Nanoscience and Nano Technology

Biography

Biography: Ali Trabolsi

Abstract

Owing to the increasing level of attention focused on the preservation of the environment, there is a growing need for novel multi-functional materials that can meet the increasing demands from society on water resources and pollution remediation. Porous organic polymers composed of light elements that possess high specific surface areas, large pore volume and multiple functionalities are good candidate to fulfill the requirements. In particular, porous covalent organic polymers (COPs) are a promising class because of their ultrahigh hydrothermal stabilities and high yielding synthetic polymer chemistry. Calix[n]arenes (n=4, 6, 8) have long been recognized as versatile supramolecular scaffolds, however, many previous studies report the syntheses and properties of monomeric calixarenes, fewer describe their incorporation into polymers and in most of these, the macrocycles serve only as side-chain pendants. Very recently, we reported the successful synthesis of a first-in-class calixarene-based porous covalent polymer and tested its adsorption ability toward oil and organic solvents.

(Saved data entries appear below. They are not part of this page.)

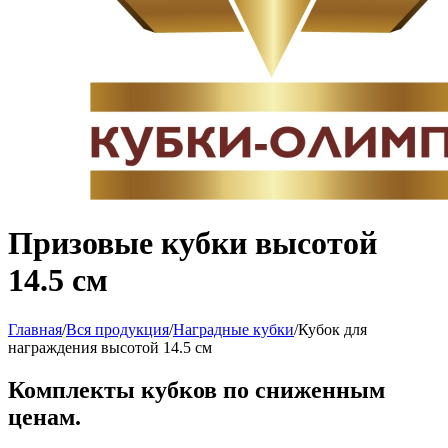
Призовые кубки высотой
14.5 см
Главная
/
Вся продукция
/
Наградные кубки
/
Кубок для
награждения высотой 14.5 см
Комплекты кубков по сниженным
ценам.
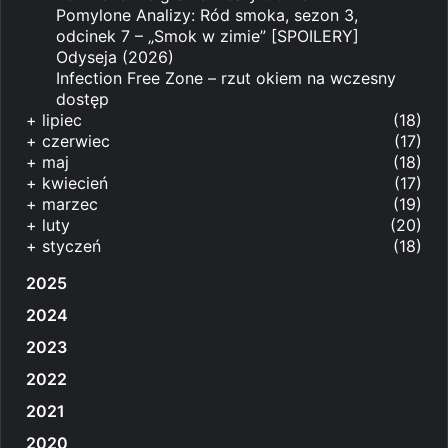
Pomylone Analizy: Ród smoka, sezon 3,
odcinek 7 – „Smok w zimie” [SPOILERY]
Odyseja (2026)
Infection Free Zone – rzut okiem na wczesny
dostęp
+
lipiec
(18)
+
czerwiec
(17)
+
maj
(18)
+
kwiecień
(17)
+
marzec
(19)
+
luty
(20)
+
styczeń
(18)
2025
2024
2023
2022
2021
2020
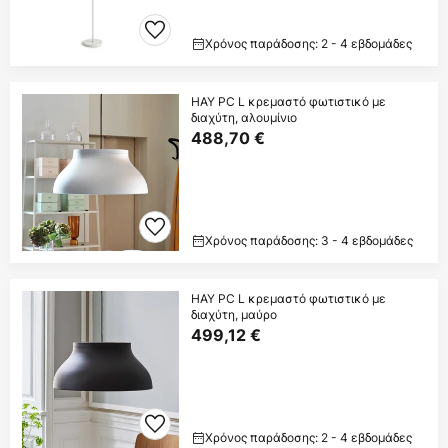
Χρόνος παράδοσης: 2 - 4 εβδομάδες
HAY PC L κρεμαστό φωτιστικό με
διαχύτη, αλουμίνιο
488,70 €
Χρόνος παράδοσης: 3 - 4 εβδομάδες
HAY PC L κρεμαστό φωτιστικό με
διαχύτη, μαύρο
499,12 €
Χρόνος παράδοσης: 2 - 4 εβδομάδες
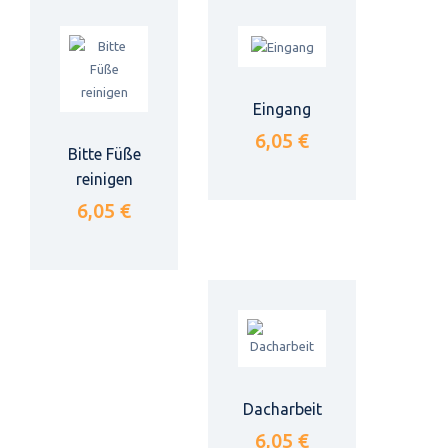
Eingang
6,05 €
Bitte Füße
reinigen
6,05 €
Dacharbeit
6,05 €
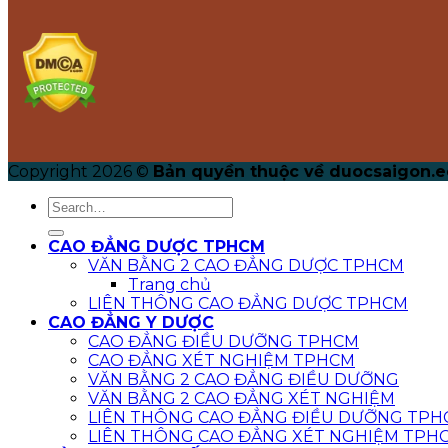
Copyright 2026 ©
Bản quyền thuộc về duocsaigon.e
CAO ĐẲNG DƯỢC TPHCM
VĂN BẰNG 2 CAO ĐẲNG DƯỢC TPHCM
Trang chủ
LIÊN THÔNG CAO ĐẲNG DƯỢC TPHCM
CAO ĐẲNG Y DƯỢC
CAO ĐẲNG ĐIỀU DƯỠNG TPHCM
CAO ĐẲNG XÉT NGHIỆM TPHCM
VĂN BẰNG 2 CAO ĐẲNG ĐIỀU DƯỠNG
VĂN BẰNG 2 CAO ĐẲNG XÉT NGHIỆM
LIÊN THÔNG CAO ĐẲNG ĐIỀU DƯỠNG TPH
LIÊN THÔNG CAO ĐẲNG XÉT NGHIỆM TPH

Building on this exciting finding, we synthesized library of porous materials having different calix[n]arene homologs (n=4, 6, 8) as their backbone (BET surface area ranged from 500 to 1000 m² g^-1). In addition, these materials found to be super hydrophobic and therefore, we successfully implemented these materials for multiple applications including oil spill recovery, toxic dyes and micropollutants removal, iodine vapor enrichment and selective gas adsorption and separation. The high efficiency and ease of implementation of the polymer demonstrate the advantages of incorporating the calixarene moiety within a functional material and bode well for the development of calixarene-based materials for environmental applications.